Elections in France, Germany and The Netherlands next year, are flashpoints that could ignite brewing political discontent across the continent.
They are among the biggest risks for 2017, according to analysts, after seeing the surge of right-wing populism that went a long way to determining the surprise outcomes of this year's Brexit referendum and U.S. presidential election.
"It's going to be fascinating the French election. If we predict anybody winning this we are going to look as stupid as we did with Brexit and with Trump or any of the other issues which were apparently dead certs going one way and it'll go the other way. Well, if it is Madam Le Pen that is coming then I don't think she is going to be saving the EU, it may well be that's the end of the euro. But it would seem at the moment that that's unlikely although that is very hard to be able to hang your hat on at the moment. If it is Mousieur Fillon then maybe it is the sort of reforms that are necessary. But there's one caveat to that - the French unions are very strong and very effective, they will literally cut off Paris if they feel they are under attack. So even he does get elected he is going to have a hell of a fight on his hands domestically to get those reforms through," said Justin Urquhart-Stewart, Head of Corporate Development at 7IM.
The mathematics for Le Pen to secure the French presidency are far trickier than those faced by the Brexiteers or Trump. But these two political earthquakes mean investors are going into 2017 with their eyes wide open.
They are selling the bonds of so-called peripheral euro zone countries, pushing the premium they offer over ultra-safe German bonds to the widest levels in months.
In November the 10-year Italian-German spread was nearly 180 basis points, the widest in over two years.
The euro is also coming under pressure as the rise in U.S. Treasury yields and U.S. growth prospects attract investment flows into the dollar. But the bubbling European political risk is also undermining it. There are elections in The Netherlands and Germany in 2017 too.
"The issue with Merkel of course is almost name one other politician in Germany. Obviously we know Herr Schaueble but she has virtually cleared the ground around her so it is only her. So yes, despite the fact that her policies of the last year, particularly with regard to immigration, were unpopular she's likely to be elected but I suspect the majority is going to be much thinner overall. What she has to do if she wants to imbed her changes and reforms is to start building up a team who can carry on after her because Mutte Merkel can't carry on forever," said Urquhart-Stewart.
But the key political risk, according to Urquhart-Stewart, is the U.S. and in particular its relationship with China.

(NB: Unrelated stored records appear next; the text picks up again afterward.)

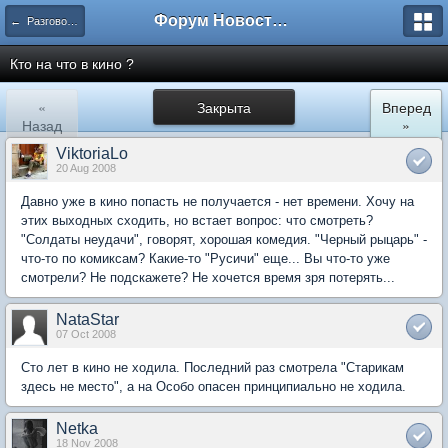
Форум Новостройки
← Разговоры обо всем
Кто на что в кино ?
«
Закрыта
Вперед
Назад
»
ViktoriaLo
20 Aug 2008
Давно уже в кино попасть не получается - нет времени. Хочу на
этих выходных сходить, но встает вопрос: что смотреть?
"Солдаты неудачи", говорят, хорошая комедия. "Черный рыцарь" -
что-то по комиксам? Какие-то "Русичи" еще... Вы что-то уже
смотрели? Не подскажете? Не хочется время зря потерять...
NataStar
07 Oct 2008
Сто лет в кино не ходила. Последний раз смотрела "Старикам
здесь не место", а на Особо опасен принципиально не ходила.
Netka
18 Nov 2008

"They need each other, they can't do without each other but sadly the rhetoric or more to the point the tweeting from President-elect Trump and the dangerous reaction from the Chinese, this is very dangerous politics indeed. Already he has cast aside the Pacific Trade Agreement, to which the Chinese are absolutely delighted, but he needs the Chinese - after all they are the second largest holder of American debt and he would probably like them to buy some more and certainly not sell it. But equally the Chinese need the Americans because they are one of their largest trading partners, they need them to be still buying Chinese stuff so the sooner we get away from rhetoric and down to real proper diplomacy and bargaining structures, to actually stop accusing each other dumping and currency manipulation and actually get down to brass tacks and what they can do together, the better."